The mutated dolls scattered around the Trafalgar Studio 2’s tiny stage – limbs in eyes, spiders adorning their heads like twisted eight-legged hats – suggest the man in the centre of the room is in a dark place.
But then, the pump-action shotgun pointed into his mouth is also a pretty fair indication.
This is how the audience meets Nirvana singer Kurt Cobain (Shaun Evans) in Roy Smiles’s imagined tale about the night the unhappy voice of a disenfranchised generation took his own life.
Alone in this claustrophobic room with only his metallic friend for company, he is joined by a companion resembling his own idol Sid Vicious (Danny Dyer). But Vicious, bassist of the Sex Pistols, died years ago of an overdose. So who is this pretender?
Smiles’s play explores just that, while also delving into the mind of a misunderstood musical genius on the brink of death, trying to understand what drove him to such drastic measures; the pressure, the press intrusion, the misunderstanding of his music, becoming a poster boy for the very people he was trying to rebel against. Vicious is one of the few people who could empathise with Cobain’s plight, but he is not shy of putting him firmly and hilariously in his place.

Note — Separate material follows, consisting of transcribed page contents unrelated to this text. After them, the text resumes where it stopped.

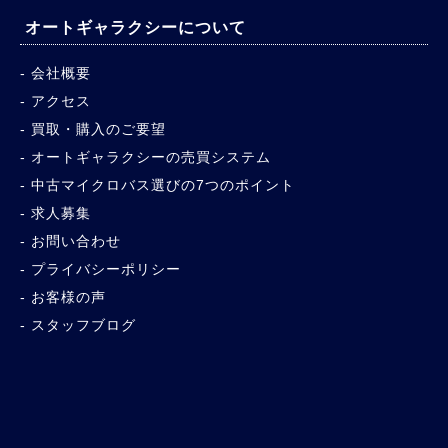
オートギャラクシーについて
会社概要
アクセス
買取・購入のご要望
オートギャラクシーの売買システム
中古マイクロバス選びの7つのポイント
求人募集
お問い合わせ
プライバシーポリシー
お客様の声
スタッフブログ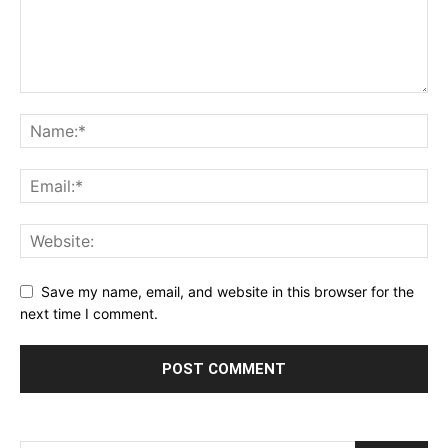
Save my name, email, and website in this browser for the
next time I comment.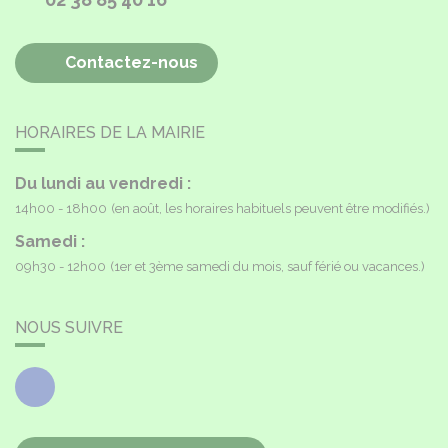
Contactez-nous
HORAIRES DE LA MAIRIE
Du lundi au vendredi :
14h00 - 18h00
(en août, les horaires habituels peuvent être modifiés.)
Samedi :
09h30 - 12h00
(1er et 3ème samedi du mois, sauf férié ou vacances.)
NOUS SUIVRE
Facebook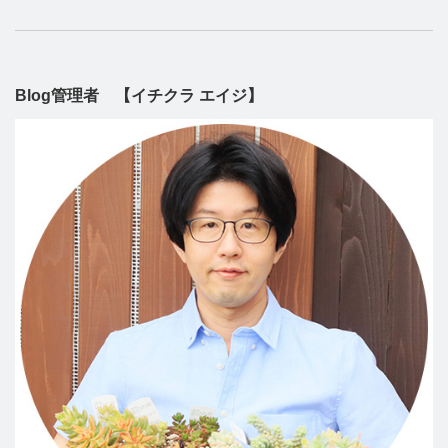
Blog管理者 【イチクラ エイジ】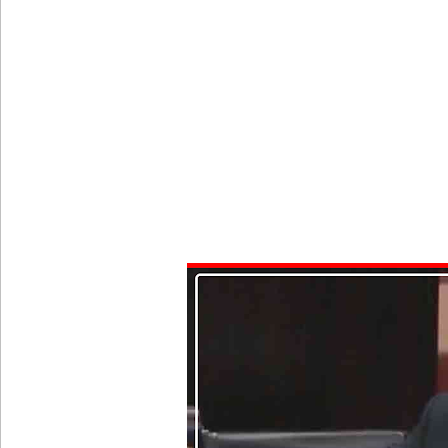
நாட்டில் தொடரும் சிறைக்கலவரங்கள் - முப்படையினருக
சிறையின் வாயிற்கதவை முற்றுகையிட்ட பல்லன்சேன
பேராதனைப் பல்கலை மாணவர்களுக்கான முக்கிய அற
பள்ளஞ்சேனை சிறையில் பதற்றம்: கைதிகள் கூரையி
குருவிட்ட சிறையின் பதற்றம் கட்டுப்பாட்டுக்குள் வந்த
புதிய மெகசின் சிறைச்சாலையில் நேற்று அமைதியின்மை
குருவிட்ட சிறை மோதலில் இருவர் பலி!
குருவிட்ட சிறைச்சாலையில் அமைதியின்மை!
நாடாளுமன்ற உறுப்பினர்களின் சம்பளம் உயர்த்தப்ப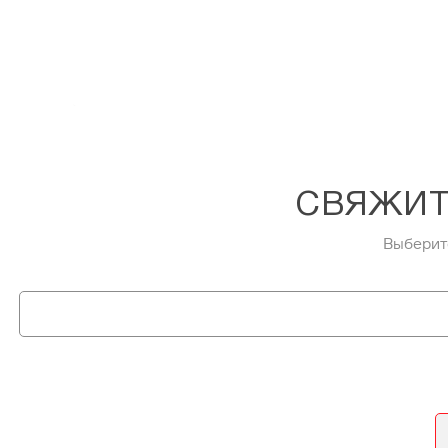
СВЯЖИТ
Выберит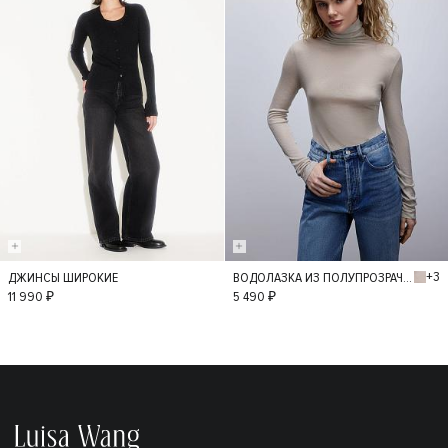
+3
ДЖИНСЫ ШИРОКИЕ
ВОДОЛАЗКА ИЗ ПОЛУПРОЗРАЧНОГО ТРИКОТАЖА
36
34
38
M
L
11 990 ₽
5 490 ₽
40
42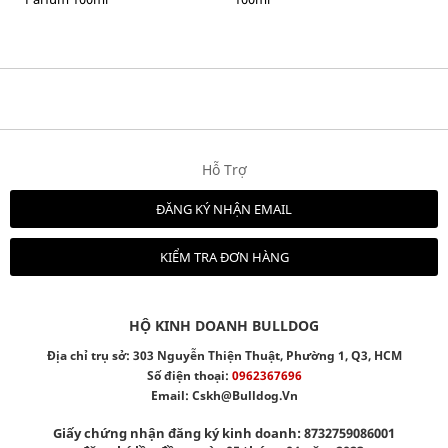
Hỗ Trợ
ĐĂNG KÝ NHẬN EMAIL
KIỂM TRA ĐƠN HÀNG
HỘ KINH DOANH BULLDOG
Địa chỉ trụ sở: 303 Nguyễn Thiện Thuật, Phường 1, Q3, HCM
Số điện thoại:
0962367696
Email:
Cskh@bulldog.vn
Giấy chứng nhận đăng ký kinh doanh: 8732759086001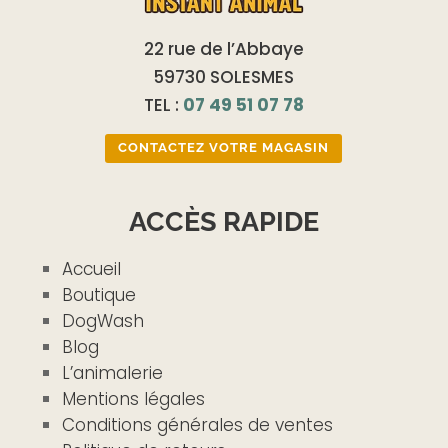
22 rue de l’Abbaye
59730 SOLESMES
TEL :
07 49 51 07 78
CONTACTEZ VOTRE MAGASIN
ACCÈS RAPIDE
Accueil
Boutique
DogWash
Blog
L’animalerie
Mentions légales
Conditions générales de ventes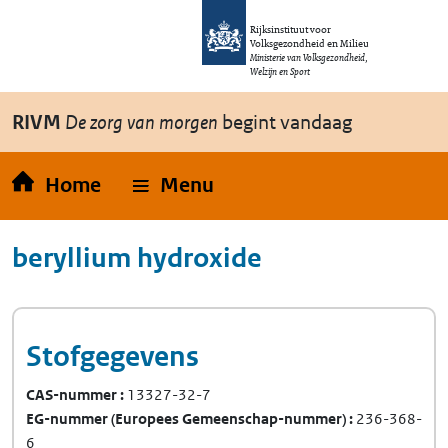
Overslaan en naar de inhoud gaan
Direct naar de hoofdnavigatie
Rijksinstituut voor
Volksgezondheid en Milieu
Ministerie van Volksgezondheid,
Welzijn en Sport
RIVM
De zorg van morgen
begint vandaag
Home
Menu
beryllium hydroxide
Stofgegevens
CAS-nummer
13327-32-7
EG-nummer
(Europees Gemeenschap-nummer)
236-368-
6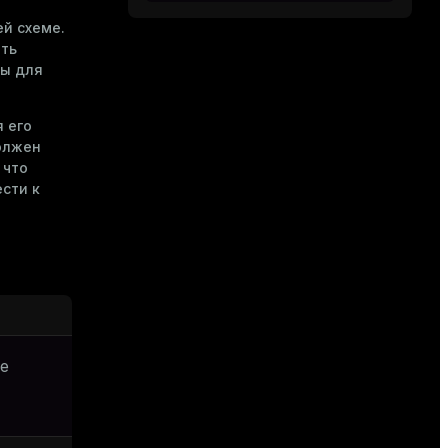
ей схеме.
еть
ны для
 его
олжен
 что
сти к
ое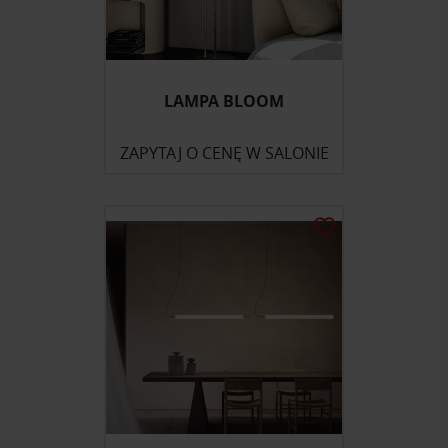
LAMPA BLOOM
ZAPYTAJ O CENĘ W SALONIE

Cobain’s depression is clear from Evans’s shuffling performance, his quiet introversion balanced by the confident, brash, skulking, magnetic Vicious delivered by Dyer. Yet amid the depression and the anger flowing on stage sits a script packed with witty banter and quick sarcasm, from both characters. Asked for the central message of the grunge culture which grew up around Cobain, the doomed musician answers: “Leave me alone, I’m tired”.
Ultimately, of course, audience members with a rough grasp of recent music history know that Kurt And Sid’s ending is not going to be a happy one, leaving the show feeling a little like a version of A Christmas Carol where the visits of the spirits, though illuminating and intriguing, make absolutely no difference to a deeply bitter Scrooge.